## Your task
From the entries below, extract every line that includes the word "singing".

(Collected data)
━━━━━━━━━━

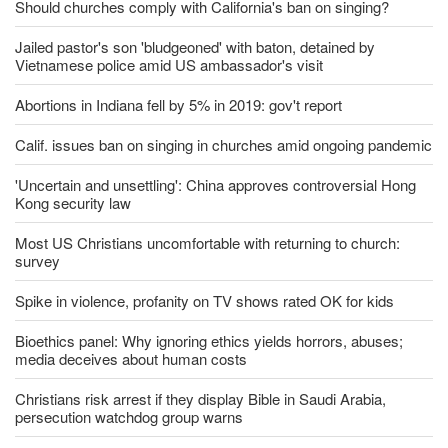
Should churches comply with California's ban on singing?
Jailed pastor's son 'bludgeoned' with baton, detained by
Vietnamese police amid US ambassador's visit
Abortions in Indiana fell by 5% in 2019: gov't report
Calif. issues ban on singing in churches amid ongoing pandemic
'Uncertain and unsettling': China approves controversial Hong
Kong security law
Most US Christians uncomfortable with returning to church:
survey
Spike in violence, profanity on TV shows rated OK for kids
Bioethics panel: Why ignoring ethics yields horrors, abuses;
media deceives about human costs
Christians risk arrest if they display Bible in Saudi Arabia,
persecution watchdog group warns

━━━━━━━━━━

## Solution for this exercise
Should churches comply with California's ban on singing?
Calif. issues ban on singing in churches amid ongoing pandemic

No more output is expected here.